Photo du rédacteur: Lara DuduLara Dudu

Dernière mise à jour : 29 nov. 2024

Tous les matins je vois les beaux yeux bleus de maman. Et le mercredi après-midi c’est ma petite fille Léa qui me rend visite. Elle a sur le front un petit angiome discret qui rougit avec ses émotions en forme de cœur. Elle a aussi une fraise Tagada dans le cou. Je suis une grand-mère comblée, dans ma jolie maison du sud. Divorcée depuis près de vingt ans, après une procédure à rallonge, je n’ai pas toujours connu ce bonheur.


Je me suis mariée à dix-huit ans.

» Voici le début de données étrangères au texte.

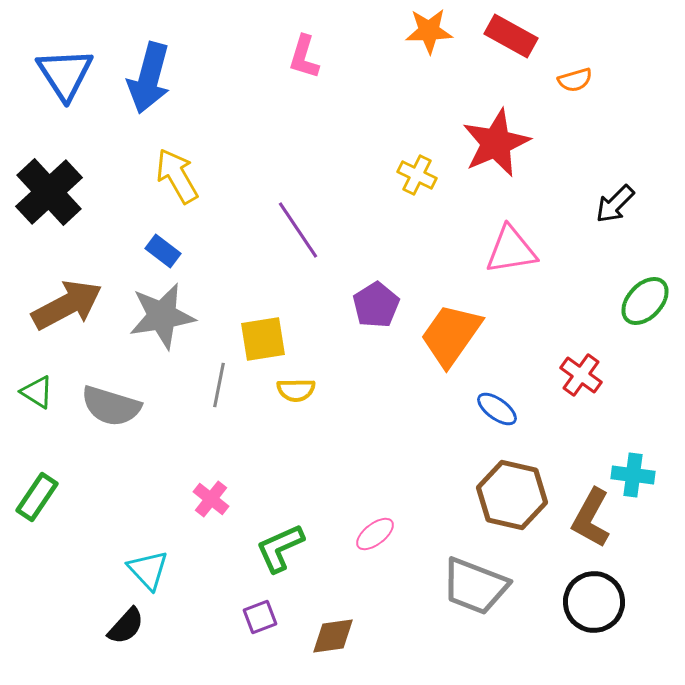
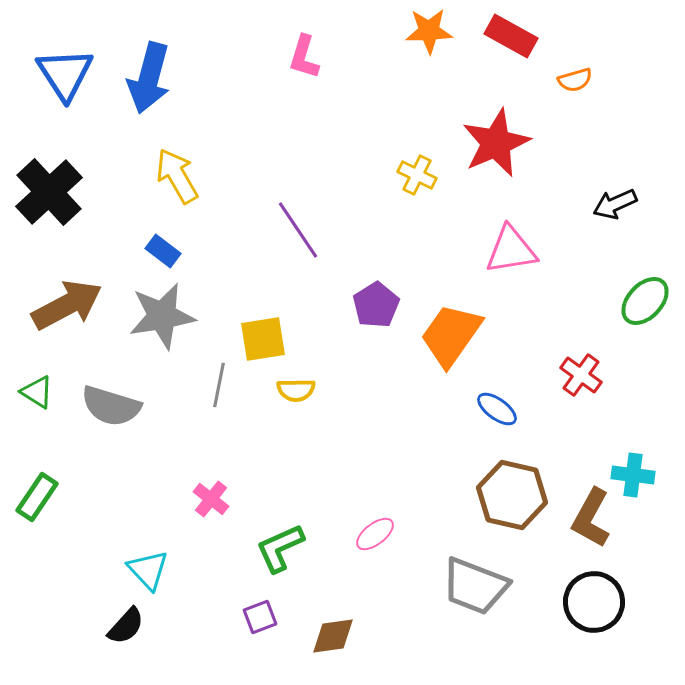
black arrow: rotated 21 degrees clockwise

C’est très jeune je sais mais j’étais enceinte. Lui était chef de chantier, je ne savais rien faire dans le bâtiment. Il m’a fait connaître ce monde. Maintenant, j’ai avec soixante bétonnières coulé la chape de ma maison. Peu de femmes savent le faire. Très vite j’étais devenue son manœuvre. Déjà auxiliaire-puéricultrice je devais sur mon temps libre apprendre toutes sortes de techniques. Par un jour de grand mistral, un mur était tombé. J’ai appris à ferrailler mètre par mètre.

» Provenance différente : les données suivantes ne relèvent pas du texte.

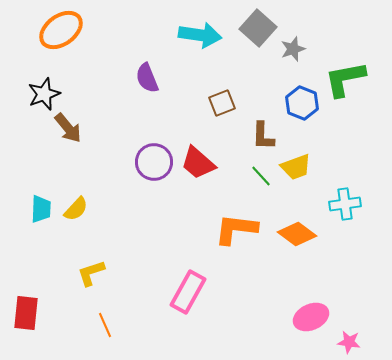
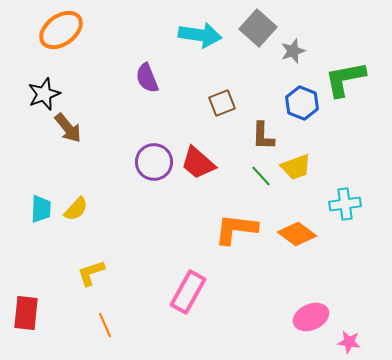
gray star: moved 2 px down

Mon mari partait souvent pour plusieurs semaines car les chantiers le conduisaient aux quatre coins de France et d’Espagne dont il était originaire. Il adorait y retourner, surtout aux alentours de Valencia. Avec la croissance immobilière des années 70 le travail ne manquait pas. Il me rapportait pas mal de petits cadeaux notamment des colliers en terre-cuite. Un jour je les ai retournés et il y avait Cuba inscrit au dos. Je lui ai demandé d’où ils venaient. Il m’a dit « c’est de l’importation ». Il s’était inscrit à un cours de salsa et plusieurs fois quand il rentrait je le sentais indifférent.

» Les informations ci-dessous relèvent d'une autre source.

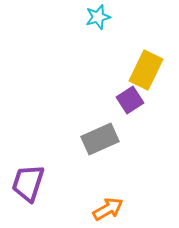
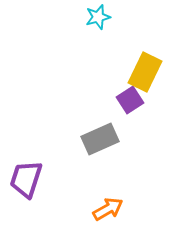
yellow rectangle: moved 1 px left, 2 px down
purple trapezoid: moved 2 px left, 4 px up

Lorsque je me suis retrouvée devant l’avocate elle a ri. Ces colliers étaient la preuve que mon mari se rendait régulièrement à Cuba. J’ai dû faire un test de sida moi qui ne bougeais pas de chez moi et ne voyais personne à part des bébés. J’ai retrouvé de l’argent caché dans le garage et je n’ai jamais sû d’où il venait. Il me mentait depuis toujours, pensant sans doute que j’étais naïve. J’aurais dû le haïr. Mais quand son père eut un accident de montagne, dévalant de trois cent mètres vers la mort sur un névé, dans le massif de Taillefer, il fut anéanti. C’est moi qui l’ai soutenu pendant plusieurs semaines alors que nous ne vivions plus ensemble. Je suis comme çà. Je fais ce que mon cœur me dicte.


Mon divorce a donné une pierre précieuse à mon édifice. Mariée à 18, divorcée à 45. J’ai ensuite perdu mon travail à la crèche car j’avais trop tendance à m’épancher sur mes malheurs. Je m’en rends compte maintenant avec le recul. Aujourd’hui, je vois combien ceci m’a fait grandir.


Le rôle de la directrice qui me détestait ne fut pas étranger à ce départ. Elle sur-notait des filles qui ne le méritaient pas, et montrait pour moi une vraie animosité. J’avais du mal avec tout. J’avais ma fille à charge, les tracasseries du divorce et bientôt plus de travail. Je voulais de la sécurité et j’ai tenté le concours d’agent social. J’étais tellement perturbée que je l’ai loupé à 0,5 points. Vraiment la chance m’abandonnait …. Pourtant lorsque je voulais sourire, j’avais mes ressources : les visages des tout-petits, ma passion, ma raison de vivre. Ils me le rendaient bien quand j’arrivais à la crèche et que leurs petits bras tendus vers moi me projetaient direct dans l’amour, le vrai, le pur, l’inconditionnel, non perverti de rien du tout, juste lumineux et magnifique.


Je suis allé voir le maire qui était ma dernière roue de secours.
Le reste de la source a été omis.